I don't know how old they are - maybe late 70's - but there is an old couple that comes into Caribou every morning for coffee. Today they are sharing a brownie with their coffee and talking quietly. They seem to genuinely enjoy each others company, I have no idea how long they have been together, but I think that they would not do well apart. Their oneness is showing. People like these two seem to die together. My Aunt Mabel and Uncle Lee were like this. They died a week apart.
I envy you people that can keep this kind of relationship going for decades. It is nothing short of amazing to me to see how two people can compliment and complete each other in this way.
I find myself wanting this, but at the same time, I do not think I would be successful. There are times when I require solitude. The input of others is like static on a radio to me. I just want to reach over and shut them off or out as the case may be. This is probably not conducive to a life of shared brownies and quiet conversation.
I like being alone. I don't know if it's pride or selfishness or fear, but solitude is a glorious thing to me. Is it possible to have a life partner and still enjoy time off from the relationship? Does that kind of arrangement destroy the oneness and single-mindedness of true partnership? Most normal people know the answer to that question. I do not.

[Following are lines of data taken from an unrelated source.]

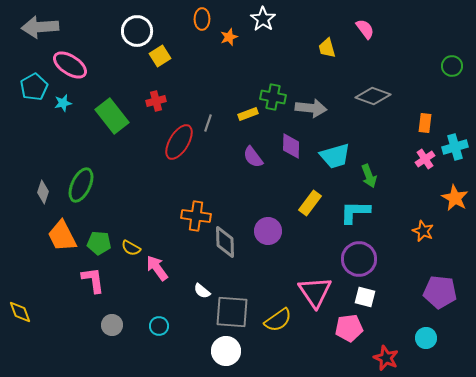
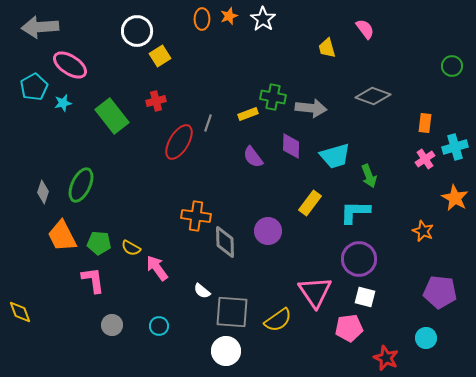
orange star at (229, 37): moved 21 px up
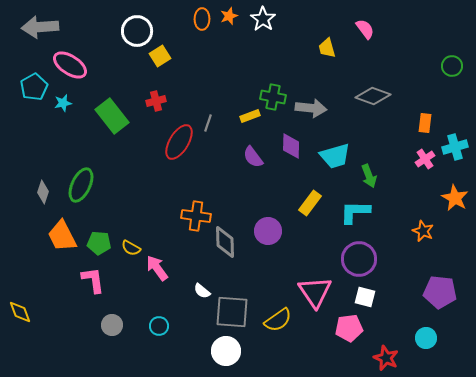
yellow rectangle at (248, 114): moved 2 px right, 2 px down
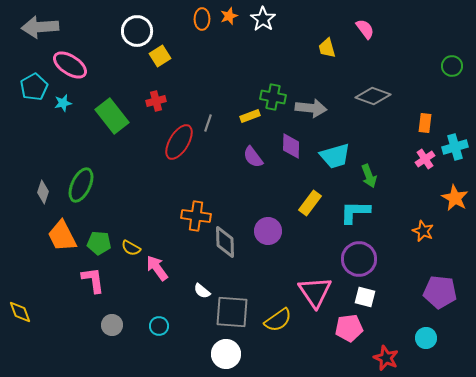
white circle at (226, 351): moved 3 px down
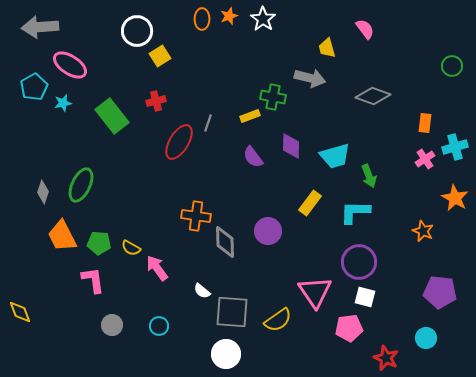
gray arrow at (311, 108): moved 1 px left, 30 px up; rotated 8 degrees clockwise
purple circle at (359, 259): moved 3 px down
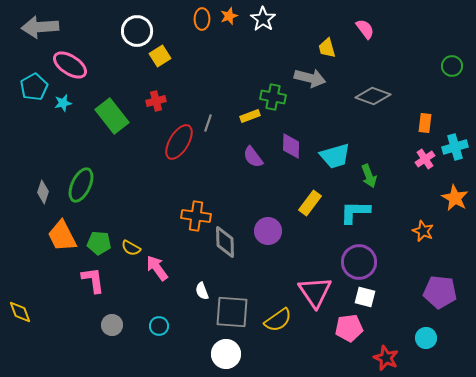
white semicircle at (202, 291): rotated 30 degrees clockwise
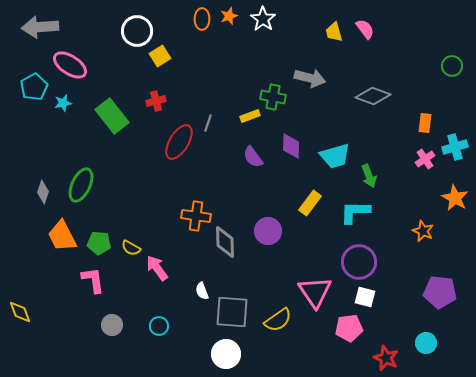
yellow trapezoid at (327, 48): moved 7 px right, 16 px up
cyan circle at (426, 338): moved 5 px down
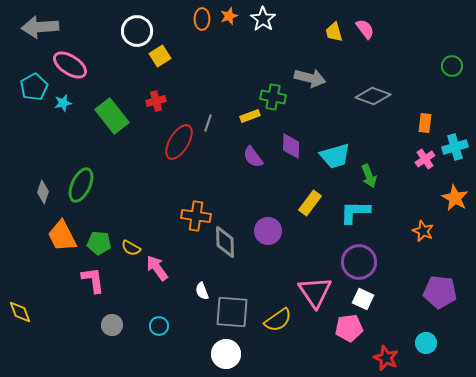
white square at (365, 297): moved 2 px left, 2 px down; rotated 10 degrees clockwise
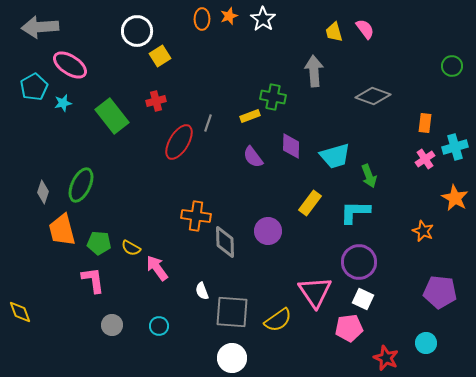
gray arrow at (310, 78): moved 4 px right, 7 px up; rotated 108 degrees counterclockwise
orange trapezoid at (62, 236): moved 6 px up; rotated 12 degrees clockwise
white circle at (226, 354): moved 6 px right, 4 px down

I have also observed other aging couples that lose their partner and their life changes in many positive ways. It seems cruel, but the release of the dead weight invigorates them and they become more active and vital in their communities of friends. Others seem to be racing to the grave...which one will go first. Perhaps, even though these people have spent their lives together, they have come to resent each others presence? Commitment rather than love is what binds them, or maybe it's just puerile stubbornness or worse, a fear of being alone. Whatever it is, they are driven to fulfill their commitments to each other, even it it's simply spite. Funny that!
I have come to realize in recent years, and too late, that we humans are not complete when we are alone. God was on to something when He said, "it's not good for man to be alone." I suppose He would know. He's the one with the human blue prints. Whatever.
I have tried letting Him fill that void in my life. Jesus is a good partner, but I can't argue with Him or share a brownie with Him in public without people thinking I'm crazy, but maybe they think that anyway. Jesus never seems to eat much. I would get the whole brownie. That's a plus.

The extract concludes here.